**Brief**
Your answer must be an exact repetition of every record.

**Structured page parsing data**

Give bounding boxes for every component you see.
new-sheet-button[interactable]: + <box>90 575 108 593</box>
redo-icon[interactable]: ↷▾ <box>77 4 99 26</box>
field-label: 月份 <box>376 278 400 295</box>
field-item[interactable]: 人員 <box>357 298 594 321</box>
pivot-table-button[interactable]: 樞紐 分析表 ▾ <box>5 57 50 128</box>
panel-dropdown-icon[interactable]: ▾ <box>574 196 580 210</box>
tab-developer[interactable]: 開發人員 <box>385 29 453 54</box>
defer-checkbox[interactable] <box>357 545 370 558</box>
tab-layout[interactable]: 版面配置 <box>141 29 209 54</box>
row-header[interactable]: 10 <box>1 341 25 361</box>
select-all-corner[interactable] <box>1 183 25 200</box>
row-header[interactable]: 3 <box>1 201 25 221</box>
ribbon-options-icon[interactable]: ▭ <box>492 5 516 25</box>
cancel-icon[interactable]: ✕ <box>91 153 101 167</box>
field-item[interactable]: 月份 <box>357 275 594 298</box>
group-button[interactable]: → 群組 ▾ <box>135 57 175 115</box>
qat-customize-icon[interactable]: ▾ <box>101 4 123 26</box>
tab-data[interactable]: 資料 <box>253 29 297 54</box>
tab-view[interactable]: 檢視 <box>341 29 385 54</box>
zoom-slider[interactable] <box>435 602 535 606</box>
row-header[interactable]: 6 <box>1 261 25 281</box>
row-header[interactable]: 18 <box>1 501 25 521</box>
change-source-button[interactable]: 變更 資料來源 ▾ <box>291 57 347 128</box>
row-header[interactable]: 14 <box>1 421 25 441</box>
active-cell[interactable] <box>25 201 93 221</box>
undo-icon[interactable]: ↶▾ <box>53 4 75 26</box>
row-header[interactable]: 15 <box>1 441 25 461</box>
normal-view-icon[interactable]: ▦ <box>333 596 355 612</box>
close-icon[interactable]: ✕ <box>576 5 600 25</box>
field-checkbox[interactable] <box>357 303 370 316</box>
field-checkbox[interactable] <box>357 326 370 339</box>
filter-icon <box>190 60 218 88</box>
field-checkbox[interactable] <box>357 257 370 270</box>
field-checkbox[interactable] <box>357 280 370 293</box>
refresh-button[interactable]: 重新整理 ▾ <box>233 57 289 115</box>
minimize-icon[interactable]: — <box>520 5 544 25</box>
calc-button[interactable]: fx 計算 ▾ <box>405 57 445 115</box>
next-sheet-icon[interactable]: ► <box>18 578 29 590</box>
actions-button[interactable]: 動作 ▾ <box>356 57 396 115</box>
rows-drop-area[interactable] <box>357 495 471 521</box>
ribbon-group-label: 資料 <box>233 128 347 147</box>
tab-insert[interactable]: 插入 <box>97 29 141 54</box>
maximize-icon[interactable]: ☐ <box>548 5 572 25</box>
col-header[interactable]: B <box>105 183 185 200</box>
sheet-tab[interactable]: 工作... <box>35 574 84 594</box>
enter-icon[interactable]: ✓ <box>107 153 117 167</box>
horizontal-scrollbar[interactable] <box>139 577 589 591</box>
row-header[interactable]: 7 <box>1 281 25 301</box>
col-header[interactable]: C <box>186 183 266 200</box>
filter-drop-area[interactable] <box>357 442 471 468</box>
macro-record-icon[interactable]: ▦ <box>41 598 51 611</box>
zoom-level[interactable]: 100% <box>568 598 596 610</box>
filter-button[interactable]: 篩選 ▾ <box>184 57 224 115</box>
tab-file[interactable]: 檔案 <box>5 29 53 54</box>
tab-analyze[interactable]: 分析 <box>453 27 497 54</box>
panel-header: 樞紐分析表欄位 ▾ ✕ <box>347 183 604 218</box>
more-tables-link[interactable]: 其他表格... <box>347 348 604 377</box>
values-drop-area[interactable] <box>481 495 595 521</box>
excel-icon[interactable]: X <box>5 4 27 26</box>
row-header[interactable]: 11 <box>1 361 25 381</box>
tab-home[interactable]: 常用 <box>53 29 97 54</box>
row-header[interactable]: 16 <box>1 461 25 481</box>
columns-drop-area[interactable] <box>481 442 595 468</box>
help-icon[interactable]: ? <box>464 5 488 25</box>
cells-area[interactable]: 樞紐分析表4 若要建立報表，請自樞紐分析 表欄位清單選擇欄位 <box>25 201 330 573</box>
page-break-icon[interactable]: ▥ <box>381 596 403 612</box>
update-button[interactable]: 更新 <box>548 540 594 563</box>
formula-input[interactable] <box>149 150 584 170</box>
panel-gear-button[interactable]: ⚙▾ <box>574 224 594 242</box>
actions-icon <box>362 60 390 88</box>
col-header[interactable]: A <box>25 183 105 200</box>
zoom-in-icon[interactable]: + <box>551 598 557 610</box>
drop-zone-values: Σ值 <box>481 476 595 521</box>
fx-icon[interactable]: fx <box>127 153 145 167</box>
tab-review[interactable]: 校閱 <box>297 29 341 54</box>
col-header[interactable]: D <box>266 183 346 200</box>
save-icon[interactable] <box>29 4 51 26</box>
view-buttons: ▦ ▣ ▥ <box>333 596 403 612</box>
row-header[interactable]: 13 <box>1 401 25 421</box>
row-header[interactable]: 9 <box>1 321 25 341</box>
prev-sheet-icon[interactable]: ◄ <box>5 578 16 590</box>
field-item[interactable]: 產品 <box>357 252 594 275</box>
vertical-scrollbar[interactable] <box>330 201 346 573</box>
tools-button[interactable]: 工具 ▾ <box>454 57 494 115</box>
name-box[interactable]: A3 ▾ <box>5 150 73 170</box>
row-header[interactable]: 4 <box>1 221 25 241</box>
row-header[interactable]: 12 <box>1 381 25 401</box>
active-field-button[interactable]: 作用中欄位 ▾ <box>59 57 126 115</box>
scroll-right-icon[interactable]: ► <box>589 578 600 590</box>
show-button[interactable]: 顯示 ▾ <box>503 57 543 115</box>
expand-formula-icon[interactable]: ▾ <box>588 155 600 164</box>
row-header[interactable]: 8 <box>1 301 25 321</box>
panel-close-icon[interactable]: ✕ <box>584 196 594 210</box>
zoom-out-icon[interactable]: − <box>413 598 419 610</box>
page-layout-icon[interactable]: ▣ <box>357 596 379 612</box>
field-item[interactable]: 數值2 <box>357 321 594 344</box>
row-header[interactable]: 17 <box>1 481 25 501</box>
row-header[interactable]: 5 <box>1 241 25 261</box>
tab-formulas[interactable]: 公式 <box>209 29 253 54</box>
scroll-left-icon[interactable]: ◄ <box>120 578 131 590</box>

**Reply**
Give bounding boxes for every component you see.
new-sheet-button[interactable]: + <box>90 575 108 593</box>
redo-icon[interactable]: ↷▾ <box>77 4 99 26</box>
field-label: 月份 <box>376 278 400 295</box>
field-item[interactable]: 人員 <box>357 298 594 321</box>
pivot-table-button[interactable]: 樞紐 分析表 ▾ <box>5 57 50 128</box>
panel-dropdown-icon[interactable]: ▾ <box>574 196 580 210</box>
tab-developer[interactable]: 開發人員 <box>385 29 453 54</box>
defer-checkbox[interactable] <box>357 545 370 558</box>
tab-layout[interactable]: 版面配置 <box>141 29 209 54</box>
row-header[interactable]: 10 <box>1 341 25 361</box>
select-all-corner[interactable] <box>1 183 25 200</box>
row-header[interactable]: 3 <box>1 201 25 221</box>
ribbon-options-icon[interactable]: ▭ <box>492 5 516 25</box>
cancel-icon[interactable]: ✕ <box>91 153 101 167</box>
field-item[interactable]: 月份 <box>357 275 594 298</box>
group-button[interactable]: → 群組 ▾ <box>135 57 175 115</box>
qat-customize-icon[interactable]: ▾ <box>101 4 123 26</box>
tab-data[interactable]: 資料 <box>253 29 297 54</box>
tab-view[interactable]: 檢視 <box>341 29 385 54</box>
zoom-slider[interactable] <box>435 602 535 606</box>
row-header[interactable]: 6 <box>1 261 25 281</box>
row-header[interactable]: 18 <box>1 501 25 521</box>
change-source-button[interactable]: 變更 資料來源 ▾ <box>291 57 347 128</box>
row-header[interactable]: 14 <box>1 421 25 441</box>
active-cell[interactable] <box>25 201 93 221</box>
undo-icon[interactable]: ↶▾ <box>53 4 75 26</box>
row-header[interactable]: 15 <box>1 441 25 461</box>
normal-view-icon[interactable]: ▦ <box>333 596 355 612</box>
close-icon[interactable]: ✕ <box>576 5 600 25</box>
field-checkbox[interactable] <box>357 303 370 316</box>
field-checkbox[interactable] <box>357 326 370 339</box>
filter-icon <box>190 60 218 88</box>
field-checkbox[interactable] <box>357 257 370 270</box>
field-checkbox[interactable] <box>357 280 370 293</box>
refresh-button[interactable]: 重新整理 ▾ <box>233 57 289 115</box>
minimize-icon[interactable]: — <box>520 5 544 25</box>
calc-button[interactable]: fx 計算 ▾ <box>405 57 445 115</box>
next-sheet-icon[interactable]: ► <box>18 578 29 590</box>
actions-button[interactable]: 動作 ▾ <box>356 57 396 115</box>
rows-drop-area[interactable] <box>357 495 471 521</box>
ribbon-group-label: 資料 <box>233 128 347 147</box>
tab-insert[interactable]: 插入 <box>97 29 141 54</box>
maximize-icon[interactable]: ☐ <box>548 5 572 25</box>
col-header[interactable]: B <box>105 183 185 200</box>
sheet-tab[interactable]: 工作... <box>35 574 84 594</box>
enter-icon[interactable]: ✓ <box>107 153 117 167</box>
horizontal-scrollbar[interactable] <box>139 577 589 591</box>
row-header[interactable]: 7 <box>1 281 25 301</box>
col-header[interactable]: C <box>186 183 266 200</box>
filter-drop-area[interactable] <box>357 442 471 468</box>
macro-record-icon[interactable]: ▦ <box>41 598 51 611</box>
zoom-level[interactable]: 100% <box>568 598 596 610</box>
filter-button[interactable]: 篩選 ▾ <box>184 57 224 115</box>
tab-file[interactable]: 檔案 <box>5 29 53 54</box>
tab-analyze[interactable]: 分析 <box>453 27 497 54</box>
panel-header: 樞紐分析表欄位 ▾ ✕ <box>347 183 604 218</box>
more-tables-link[interactable]: 其他表格... <box>347 348 604 377</box>
values-drop-area[interactable] <box>481 495 595 521</box>
excel-icon[interactable]: X <box>5 4 27 26</box>
row-header[interactable]: 11 <box>1 361 25 381</box>
tab-home[interactable]: 常用 <box>53 29 97 54</box>
row-header[interactable]: 16 <box>1 461 25 481</box>
columns-drop-area[interactable] <box>481 442 595 468</box>
help-icon[interactable]: ? <box>464 5 488 25</box>
cells-area[interactable]: 樞紐分析表4 若要建立報表，請自樞紐分析 表欄位清單選擇欄位 <box>25 201 330 573</box>
page-break-icon[interactable]: ▥ <box>381 596 403 612</box>
update-button[interactable]: 更新 <box>548 540 594 563</box>
formula-input[interactable] <box>149 150 584 170</box>
panel-gear-button[interactable]: ⚙▾ <box>574 224 594 242</box>
actions-icon <box>362 60 390 88</box>
col-header[interactable]: A <box>25 183 105 200</box>
zoom-in-icon[interactable]: + <box>551 598 557 610</box>
drop-zone-values: Σ值 <box>481 476 595 521</box>
fx-icon[interactable]: fx <box>127 153 145 167</box>
tab-review[interactable]: 校閱 <box>297 29 341 54</box>
col-header[interactable]: D <box>266 183 346 200</box>
save-icon[interactable] <box>29 4 51 26</box>
view-buttons: ▦ ▣ ▥ <box>333 596 403 612</box>
row-header[interactable]: 13 <box>1 401 25 421</box>
row-header[interactable]: 9 <box>1 321 25 341</box>
prev-sheet-icon[interactable]: ◄ <box>5 578 16 590</box>
field-item[interactable]: 產品 <box>357 252 594 275</box>
vertical-scrollbar[interactable] <box>330 201 346 573</box>
tools-button[interactable]: 工具 ▾ <box>454 57 494 115</box>
name-box[interactable]: A3 ▾ <box>5 150 73 170</box>
row-header[interactable]: 4 <box>1 221 25 241</box>
row-header[interactable]: 12 <box>1 381 25 401</box>
active-field-button[interactable]: 作用中欄位 ▾ <box>59 57 126 115</box>
scroll-right-icon[interactable]: ► <box>589 578 600 590</box>
show-button[interactable]: 顯示 ▾ <box>503 57 543 115</box>
expand-formula-icon[interactable]: ▾ <box>588 155 600 164</box>
row-header[interactable]: 8 <box>1 301 25 321</box>
panel-close-icon[interactable]: ✕ <box>584 196 594 210</box>
zoom-out-icon[interactable]: − <box>413 598 419 610</box>
page-layout-icon[interactable]: ▣ <box>357 596 379 612</box>
field-item[interactable]: 數值2 <box>357 321 594 344</box>
row-header[interactable]: 17 <box>1 481 25 501</box>
row-header[interactable]: 5 <box>1 241 25 261</box>
tab-formulas[interactable]: 公式 <box>209 29 253 54</box>
scroll-left-icon[interactable]: ◄ <box>120 578 131 590</box>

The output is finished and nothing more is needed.